▶ Work item: The string "успешно" may appear on lines of the entries below; report how many such lines there are, and only that.

▶ Data for the task:

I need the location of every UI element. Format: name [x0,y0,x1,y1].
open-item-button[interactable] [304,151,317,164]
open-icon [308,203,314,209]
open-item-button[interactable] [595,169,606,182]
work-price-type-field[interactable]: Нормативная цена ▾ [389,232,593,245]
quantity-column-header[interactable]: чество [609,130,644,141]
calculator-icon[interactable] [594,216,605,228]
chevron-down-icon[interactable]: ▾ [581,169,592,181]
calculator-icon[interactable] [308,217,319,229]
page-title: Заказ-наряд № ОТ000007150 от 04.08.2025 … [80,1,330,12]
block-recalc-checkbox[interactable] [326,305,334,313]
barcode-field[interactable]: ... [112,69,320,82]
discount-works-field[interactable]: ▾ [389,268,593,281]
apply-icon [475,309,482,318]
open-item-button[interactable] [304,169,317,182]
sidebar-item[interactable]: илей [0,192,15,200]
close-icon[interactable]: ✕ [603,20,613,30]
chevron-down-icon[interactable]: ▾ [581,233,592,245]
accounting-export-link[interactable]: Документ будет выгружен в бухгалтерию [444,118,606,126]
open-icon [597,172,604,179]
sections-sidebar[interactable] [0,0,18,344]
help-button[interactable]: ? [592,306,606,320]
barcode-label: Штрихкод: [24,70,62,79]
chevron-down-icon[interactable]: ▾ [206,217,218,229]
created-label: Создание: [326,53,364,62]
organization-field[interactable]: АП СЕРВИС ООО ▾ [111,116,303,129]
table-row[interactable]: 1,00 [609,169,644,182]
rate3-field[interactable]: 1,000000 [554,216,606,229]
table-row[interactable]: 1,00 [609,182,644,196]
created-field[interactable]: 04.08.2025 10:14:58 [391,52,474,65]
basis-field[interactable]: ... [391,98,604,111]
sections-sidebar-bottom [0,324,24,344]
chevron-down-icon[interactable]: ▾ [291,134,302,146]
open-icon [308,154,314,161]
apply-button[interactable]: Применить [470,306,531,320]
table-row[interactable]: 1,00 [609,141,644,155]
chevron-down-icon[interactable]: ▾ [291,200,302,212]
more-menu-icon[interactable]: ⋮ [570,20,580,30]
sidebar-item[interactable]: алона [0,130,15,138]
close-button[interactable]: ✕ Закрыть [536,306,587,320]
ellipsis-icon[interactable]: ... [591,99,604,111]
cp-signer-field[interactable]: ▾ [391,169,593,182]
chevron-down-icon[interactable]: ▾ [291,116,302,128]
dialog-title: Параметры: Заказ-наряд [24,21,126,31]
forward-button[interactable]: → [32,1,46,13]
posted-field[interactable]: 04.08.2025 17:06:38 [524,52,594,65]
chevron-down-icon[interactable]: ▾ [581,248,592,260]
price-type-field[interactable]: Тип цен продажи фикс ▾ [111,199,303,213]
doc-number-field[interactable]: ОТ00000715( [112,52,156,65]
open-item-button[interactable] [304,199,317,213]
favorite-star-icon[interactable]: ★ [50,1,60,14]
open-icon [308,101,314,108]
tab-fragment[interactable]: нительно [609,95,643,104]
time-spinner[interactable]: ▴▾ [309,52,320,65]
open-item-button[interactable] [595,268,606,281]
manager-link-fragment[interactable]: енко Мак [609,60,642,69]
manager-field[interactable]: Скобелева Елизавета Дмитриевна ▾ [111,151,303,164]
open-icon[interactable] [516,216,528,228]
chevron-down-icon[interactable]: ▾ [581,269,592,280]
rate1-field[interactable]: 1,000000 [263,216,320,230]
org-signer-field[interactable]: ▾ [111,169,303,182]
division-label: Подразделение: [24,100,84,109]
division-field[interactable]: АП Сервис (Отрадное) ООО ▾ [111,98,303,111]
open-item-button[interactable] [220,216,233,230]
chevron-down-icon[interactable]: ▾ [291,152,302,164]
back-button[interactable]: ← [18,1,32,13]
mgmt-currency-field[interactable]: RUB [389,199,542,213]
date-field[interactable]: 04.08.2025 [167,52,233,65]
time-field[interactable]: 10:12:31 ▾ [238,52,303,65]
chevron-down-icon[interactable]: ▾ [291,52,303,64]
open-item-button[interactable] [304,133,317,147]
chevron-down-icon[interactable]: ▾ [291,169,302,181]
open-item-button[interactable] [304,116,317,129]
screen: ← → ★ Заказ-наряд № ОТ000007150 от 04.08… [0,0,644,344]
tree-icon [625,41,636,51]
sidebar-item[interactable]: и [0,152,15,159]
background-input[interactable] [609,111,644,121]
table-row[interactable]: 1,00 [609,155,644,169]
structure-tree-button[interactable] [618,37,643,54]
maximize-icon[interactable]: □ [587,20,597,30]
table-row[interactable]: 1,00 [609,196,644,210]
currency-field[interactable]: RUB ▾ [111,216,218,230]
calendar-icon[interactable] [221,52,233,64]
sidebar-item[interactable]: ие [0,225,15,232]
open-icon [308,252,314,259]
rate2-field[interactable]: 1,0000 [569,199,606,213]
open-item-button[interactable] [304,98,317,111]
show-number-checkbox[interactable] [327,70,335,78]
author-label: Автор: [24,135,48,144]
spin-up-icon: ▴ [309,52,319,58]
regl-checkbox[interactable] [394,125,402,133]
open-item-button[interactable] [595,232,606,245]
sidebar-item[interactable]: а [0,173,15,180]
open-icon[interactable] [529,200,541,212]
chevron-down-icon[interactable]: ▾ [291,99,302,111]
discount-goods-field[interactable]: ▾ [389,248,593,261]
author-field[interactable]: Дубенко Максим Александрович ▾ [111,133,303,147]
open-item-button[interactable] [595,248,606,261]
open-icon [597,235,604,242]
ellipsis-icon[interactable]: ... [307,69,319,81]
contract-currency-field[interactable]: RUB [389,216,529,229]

--

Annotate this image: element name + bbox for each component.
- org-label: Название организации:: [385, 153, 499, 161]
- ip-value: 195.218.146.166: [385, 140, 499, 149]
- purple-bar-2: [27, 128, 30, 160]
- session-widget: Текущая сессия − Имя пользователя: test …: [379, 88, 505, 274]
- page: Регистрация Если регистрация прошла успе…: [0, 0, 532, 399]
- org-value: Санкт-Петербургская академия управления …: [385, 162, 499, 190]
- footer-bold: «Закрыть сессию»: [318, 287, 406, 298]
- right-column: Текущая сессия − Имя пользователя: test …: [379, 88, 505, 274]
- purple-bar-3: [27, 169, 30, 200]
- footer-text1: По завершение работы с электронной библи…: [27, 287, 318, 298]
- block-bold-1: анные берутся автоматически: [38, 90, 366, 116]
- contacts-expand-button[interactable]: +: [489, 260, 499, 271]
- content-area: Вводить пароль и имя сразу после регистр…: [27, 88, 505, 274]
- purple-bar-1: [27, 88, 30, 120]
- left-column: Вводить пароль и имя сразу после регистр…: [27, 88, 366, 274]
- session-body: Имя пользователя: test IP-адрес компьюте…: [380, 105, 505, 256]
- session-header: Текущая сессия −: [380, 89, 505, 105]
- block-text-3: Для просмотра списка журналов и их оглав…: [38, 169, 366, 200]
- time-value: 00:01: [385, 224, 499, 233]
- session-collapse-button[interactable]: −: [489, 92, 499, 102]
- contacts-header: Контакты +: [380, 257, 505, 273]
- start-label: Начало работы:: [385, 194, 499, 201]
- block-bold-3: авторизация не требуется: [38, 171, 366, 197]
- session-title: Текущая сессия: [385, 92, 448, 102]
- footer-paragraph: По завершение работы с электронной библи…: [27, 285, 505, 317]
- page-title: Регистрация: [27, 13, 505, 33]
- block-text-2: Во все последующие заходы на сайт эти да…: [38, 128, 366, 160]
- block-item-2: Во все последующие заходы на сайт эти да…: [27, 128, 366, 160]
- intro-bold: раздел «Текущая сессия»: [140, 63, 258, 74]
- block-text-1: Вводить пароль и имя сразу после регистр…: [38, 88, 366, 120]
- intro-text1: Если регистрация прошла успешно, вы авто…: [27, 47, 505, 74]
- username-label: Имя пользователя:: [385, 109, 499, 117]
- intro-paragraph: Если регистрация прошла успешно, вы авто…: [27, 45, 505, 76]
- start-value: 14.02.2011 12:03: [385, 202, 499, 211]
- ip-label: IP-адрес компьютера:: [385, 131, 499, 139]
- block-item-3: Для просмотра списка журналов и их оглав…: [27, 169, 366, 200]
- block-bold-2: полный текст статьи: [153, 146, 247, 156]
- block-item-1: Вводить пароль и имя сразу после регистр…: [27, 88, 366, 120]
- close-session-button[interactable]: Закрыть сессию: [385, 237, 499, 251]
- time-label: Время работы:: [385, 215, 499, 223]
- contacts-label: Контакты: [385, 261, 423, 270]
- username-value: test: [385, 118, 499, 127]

==

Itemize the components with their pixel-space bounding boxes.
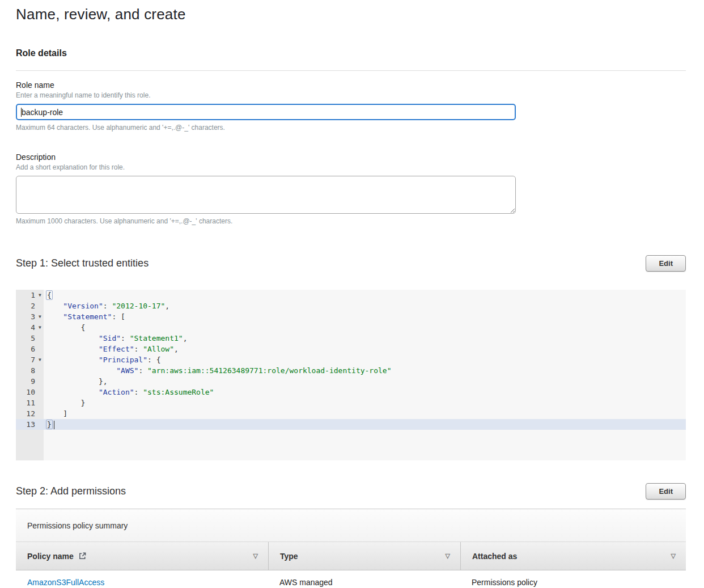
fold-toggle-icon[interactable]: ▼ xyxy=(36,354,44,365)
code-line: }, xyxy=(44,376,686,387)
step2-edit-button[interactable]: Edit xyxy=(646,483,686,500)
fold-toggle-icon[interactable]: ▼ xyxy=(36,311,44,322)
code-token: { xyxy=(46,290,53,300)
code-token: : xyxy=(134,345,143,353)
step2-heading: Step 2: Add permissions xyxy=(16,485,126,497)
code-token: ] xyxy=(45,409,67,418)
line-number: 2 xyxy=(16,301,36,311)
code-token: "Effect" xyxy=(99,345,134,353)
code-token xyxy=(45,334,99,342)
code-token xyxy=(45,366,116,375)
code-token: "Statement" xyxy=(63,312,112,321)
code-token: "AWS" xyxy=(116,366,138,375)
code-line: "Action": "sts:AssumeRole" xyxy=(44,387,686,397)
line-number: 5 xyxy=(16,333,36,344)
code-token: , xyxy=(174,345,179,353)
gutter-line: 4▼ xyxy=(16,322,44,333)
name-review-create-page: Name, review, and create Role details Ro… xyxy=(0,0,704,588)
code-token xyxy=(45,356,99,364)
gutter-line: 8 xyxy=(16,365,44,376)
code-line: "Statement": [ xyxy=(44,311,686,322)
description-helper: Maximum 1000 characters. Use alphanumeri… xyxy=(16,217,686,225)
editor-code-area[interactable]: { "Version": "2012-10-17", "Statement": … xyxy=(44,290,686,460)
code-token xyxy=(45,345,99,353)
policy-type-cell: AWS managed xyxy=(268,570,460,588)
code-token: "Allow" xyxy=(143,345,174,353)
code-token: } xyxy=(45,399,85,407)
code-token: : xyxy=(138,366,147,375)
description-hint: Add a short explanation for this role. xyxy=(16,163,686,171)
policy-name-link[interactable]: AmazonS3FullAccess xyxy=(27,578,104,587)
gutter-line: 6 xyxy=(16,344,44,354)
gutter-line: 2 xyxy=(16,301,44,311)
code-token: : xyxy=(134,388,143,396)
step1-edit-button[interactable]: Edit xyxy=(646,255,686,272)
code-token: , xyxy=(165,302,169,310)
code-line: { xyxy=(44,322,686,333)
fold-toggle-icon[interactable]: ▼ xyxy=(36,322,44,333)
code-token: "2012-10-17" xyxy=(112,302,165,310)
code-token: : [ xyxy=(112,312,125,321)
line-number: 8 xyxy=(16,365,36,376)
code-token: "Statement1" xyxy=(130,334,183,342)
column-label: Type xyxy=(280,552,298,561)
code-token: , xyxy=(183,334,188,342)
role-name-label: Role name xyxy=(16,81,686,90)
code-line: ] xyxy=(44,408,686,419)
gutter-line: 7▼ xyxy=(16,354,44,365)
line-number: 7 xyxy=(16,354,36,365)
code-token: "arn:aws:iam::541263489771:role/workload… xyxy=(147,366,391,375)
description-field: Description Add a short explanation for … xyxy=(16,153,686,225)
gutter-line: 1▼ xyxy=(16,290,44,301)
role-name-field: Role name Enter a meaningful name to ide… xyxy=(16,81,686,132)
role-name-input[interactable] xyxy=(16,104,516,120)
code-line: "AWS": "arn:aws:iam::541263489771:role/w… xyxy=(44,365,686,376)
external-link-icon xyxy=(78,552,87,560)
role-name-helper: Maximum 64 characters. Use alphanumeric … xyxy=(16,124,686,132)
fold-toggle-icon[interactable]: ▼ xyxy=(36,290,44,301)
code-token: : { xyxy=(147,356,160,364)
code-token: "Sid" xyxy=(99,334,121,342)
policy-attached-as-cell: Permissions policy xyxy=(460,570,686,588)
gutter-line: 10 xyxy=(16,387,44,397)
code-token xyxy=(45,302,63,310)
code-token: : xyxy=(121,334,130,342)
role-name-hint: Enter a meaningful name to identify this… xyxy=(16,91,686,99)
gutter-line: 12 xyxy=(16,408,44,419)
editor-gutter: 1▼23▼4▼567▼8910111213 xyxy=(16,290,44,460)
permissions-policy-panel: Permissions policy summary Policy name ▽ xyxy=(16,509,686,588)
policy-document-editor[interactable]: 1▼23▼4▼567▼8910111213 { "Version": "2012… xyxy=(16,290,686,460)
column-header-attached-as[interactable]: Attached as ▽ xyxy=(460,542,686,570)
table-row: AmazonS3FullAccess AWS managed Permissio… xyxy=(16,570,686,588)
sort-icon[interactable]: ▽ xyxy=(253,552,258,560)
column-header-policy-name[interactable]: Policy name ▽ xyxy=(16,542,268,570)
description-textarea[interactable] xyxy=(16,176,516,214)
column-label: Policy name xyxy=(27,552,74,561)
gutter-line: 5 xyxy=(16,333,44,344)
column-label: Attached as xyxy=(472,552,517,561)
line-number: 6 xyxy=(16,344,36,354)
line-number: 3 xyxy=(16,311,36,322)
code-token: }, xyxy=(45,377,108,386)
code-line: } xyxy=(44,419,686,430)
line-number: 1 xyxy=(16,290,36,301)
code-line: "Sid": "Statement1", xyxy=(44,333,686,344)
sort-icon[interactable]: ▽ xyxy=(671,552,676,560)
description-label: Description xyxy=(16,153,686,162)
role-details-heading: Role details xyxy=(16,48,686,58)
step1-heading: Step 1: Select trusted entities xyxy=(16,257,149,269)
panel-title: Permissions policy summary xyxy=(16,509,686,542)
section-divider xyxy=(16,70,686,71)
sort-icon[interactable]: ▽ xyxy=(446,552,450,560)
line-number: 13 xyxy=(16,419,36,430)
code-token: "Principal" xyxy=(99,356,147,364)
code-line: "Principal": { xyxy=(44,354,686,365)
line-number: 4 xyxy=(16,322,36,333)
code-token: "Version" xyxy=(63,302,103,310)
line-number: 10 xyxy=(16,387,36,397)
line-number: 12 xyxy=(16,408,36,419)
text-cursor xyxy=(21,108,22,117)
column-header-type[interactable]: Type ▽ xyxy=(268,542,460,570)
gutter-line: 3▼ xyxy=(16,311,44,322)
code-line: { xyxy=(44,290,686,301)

▶ Exercise result: 2